彼岸の杜



「ね、茜。あれって?」



くるりとたまには遠回りをしたいというあたしの我が儘を聞いてくれた茜にそれを指さす。


あたしの指先の向こうにあるのはこちらとあちらの空間を断絶するように存在しているしめ縄で。


一応こんな身なりでも神社の娘だもん。しめ縄だって見慣れてるし特に珍しいものでもないけどなんとなく気になった。これが虫の知らせ?いや違うか。



「あれ、ってしめ縄のこと?」


「うん、そうだけどそうじゃないっていうか…」



そもそもなんであんな地味ぃーなところにしめ縄なんてものがあるんだろう。


というか見慣れてるとは言ってもそもそもしめ縄の存在意義を知らないというね。
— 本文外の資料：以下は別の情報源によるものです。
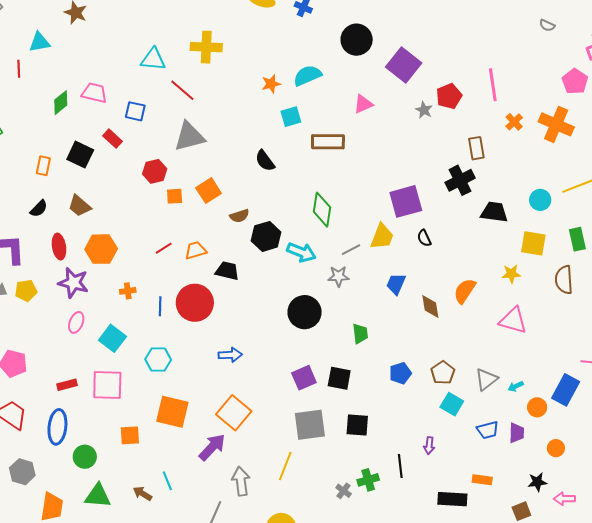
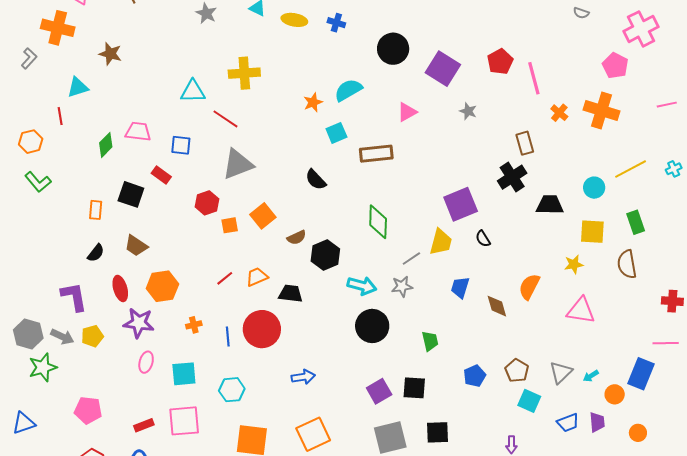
red pentagon: (449, 96) -> (500, 62), moved
cyan arrow: (301, 252) -> (362, 286), moved
cyan square: (112, 338) -> (184, 374), turned -36
orange square: (234, 413) -> (313, 434), turned 32

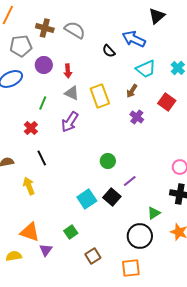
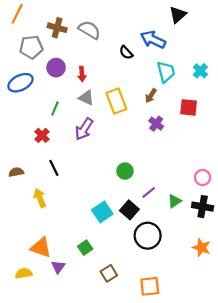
cyan trapezoid: (146, 69) -> (166, 72), turned -80
red square: (167, 102) -> (189, 107), turned -30
green triangle: (154, 213) -> (175, 201), moved
black circle: (140, 236) -> (148, 236), moved

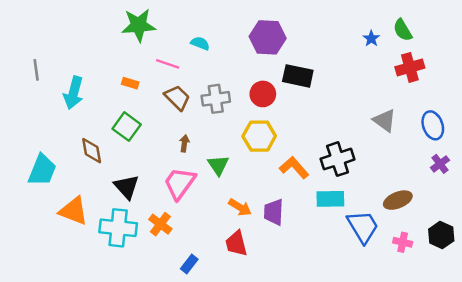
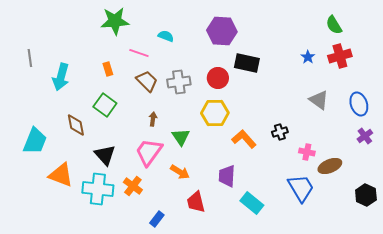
blue star: (371, 39) -> (308, 57), moved
orange rectangle: (130, 83) -> (108, 69), turned 56
black cross: (338, 159) -> (280, 132), size x0.6
cyan rectangle: (330, 199) -> (252, 203), moved, turned 40
orange arrow: (240, 207) -> (180, 172), moved
pink cross: (403, 242) -> (307, 152), moved

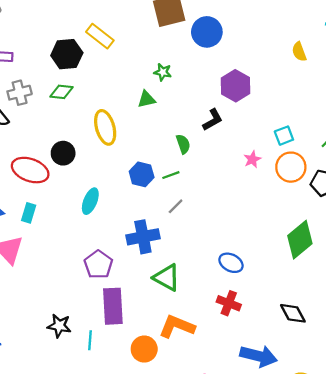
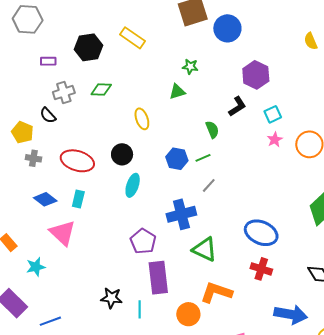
black hexagon: (67, 54) -> (88, 47), moved
yellow ellipse: (105, 127) -> (142, 119), size x0.7
cyan square: (284, 136) -> (273, 114), moved
black circle: (63, 153) -> (122, 154), moved
blue ellipse: (231, 263) -> (261, 233), size x1.5

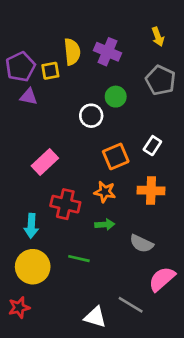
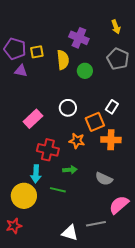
yellow semicircle: (72, 52) -> (63, 60), moved
purple pentagon: (20, 67) -> (15, 49), turned -30
white circle: (91, 116) -> (68, 108), moved
orange square: (116, 156) -> (95, 122), moved
green arrow: (105, 225) -> (70, 170), moved
cyan arrow: (31, 226) -> (36, 174), moved
gray line: (131, 305) -> (96, 224), turned -42

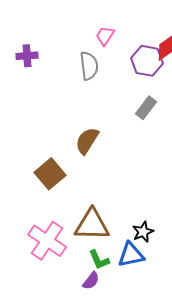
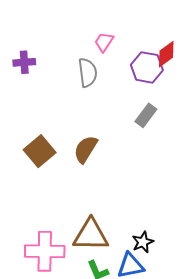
brown square: (50, 174) -> (40, 151), moved
pink cross: (47, 241) -> (45, 251), turned -33

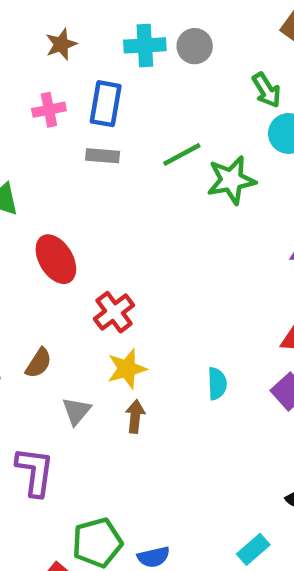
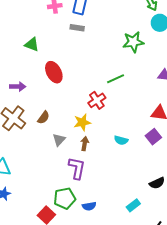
green line: (182, 155) -> (116, 79), moved
red cross: (114, 312) -> (97, 100), moved
cyan semicircle: (217, 384) -> (121, 140), moved, turned 104
purple L-shape: (35, 472) -> (77, 168), moved

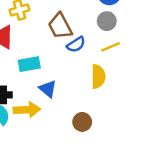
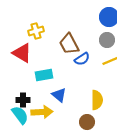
yellow semicircle: (98, 76) -> (97, 100), moved

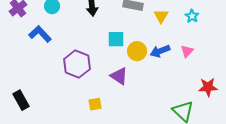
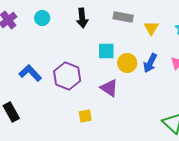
blue L-shape: (40, 34) -> (30, 73), moved
blue arrow: (160, 51) -> (150, 63), turned -42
神社の娘だと主張しておきながら情けないけど興味なかったしそこまで知る必要性を感じなかったのだよ。



「あそこはね、神域なの」


「神域…?」



ってつまり神様のいる領域ってことだよね?読んで字の如く。


恐る恐るおうむ返しに言うあたしに茜は頷く。どうやらあの向こう側はこの神社の神様がいるところらしい。茜は前の神主さまに聞いたんだって。


へぇ、神様ねぇ…なんか信じてないわけじゃないけど科学技術が当たり前の時代に生まれてきたあたしにはなんとなく…なんて言うか、腑に落ちない?